Stearns explained that many retirees are well prepared for the accumulation phase of investing but far less prepared for the transition into drawing income. The risks change dramatically once paychecks stop, he said, with market timing, taxes, sequence-of-returns risk, and emotional decision-making all playing a much larger role. A major market downturn early in retirement, for example, can have an outsized impact on long-term financial security if withdrawals are not carefully planned.
One of the most common problems Stearns encounters is retirees taking on more risk than they realize. After years of strong market performance, some investors grow complacent and treat retirement assets as if they were still decades away from being needed. Stearns said part of his work involves showing clients how their portfolios might behave in both bull and bear markets and comparing those outcomes with more conservative strategies designed to protect income during retirement years.
The conversation also touched on the current fascination with high-growth areas such as artificial intelligence, cryptocurrency, and individual stocks that have seen rapid gains. Stearns acknowledged the fear of missing out many investors feel but warned that volatility becomes far more dangerous when someone is close to or already in retirement.

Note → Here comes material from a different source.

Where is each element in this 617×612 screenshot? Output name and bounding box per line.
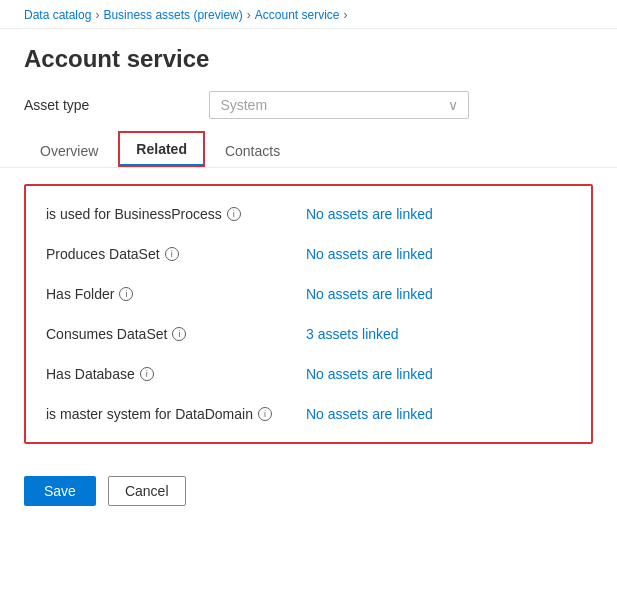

Strategies such as diversification, rebalancing, and setting limits on losses can help reduce the risk of a single market swing disrupting long-term plans.
Beyond investments, Stearns emphasized that retirement planning must account for taxes and spending patterns, which often surprise people. He described working with clients who overestimate their future tax burden or underestimate the impact of expenses such as property taxes, health care, and inflation. Careful tax planning, including the strategic use of Roth conversions, can significantly improve cash flow during retirement if done at the right time.
Long-term care planning was another major theme. Stearns noted that a majority of Americans over 65 will need some form of long-term care, yet most have made no financial preparations for it. Newer insurance and hybrid products, he said, can help cover that risk while still providing value if care is never needed, but understanding the costs and options requires expert guidance.
For younger workers and families, Stearns stressed the importance of starting early and separating long-term retirement savings from short-term or speculative investments. While there may be room for risk in discretionary accounts, he said, core retirement dollars should be guided by a clear plan. He also pointed to new savings vehicles, including recently proposed “Trump accounts” for children, as tools that could encourage long-term thinking and compound growth over decades.
The central message, Stearns said, is that retirement security is not just about growing assets but about managing risk, spending wisely, and planning for uncertainties. The earlier individuals begin thinking about how they will eventually draw down their savings, the more control they are likely to have over their financial future once retirement arrives.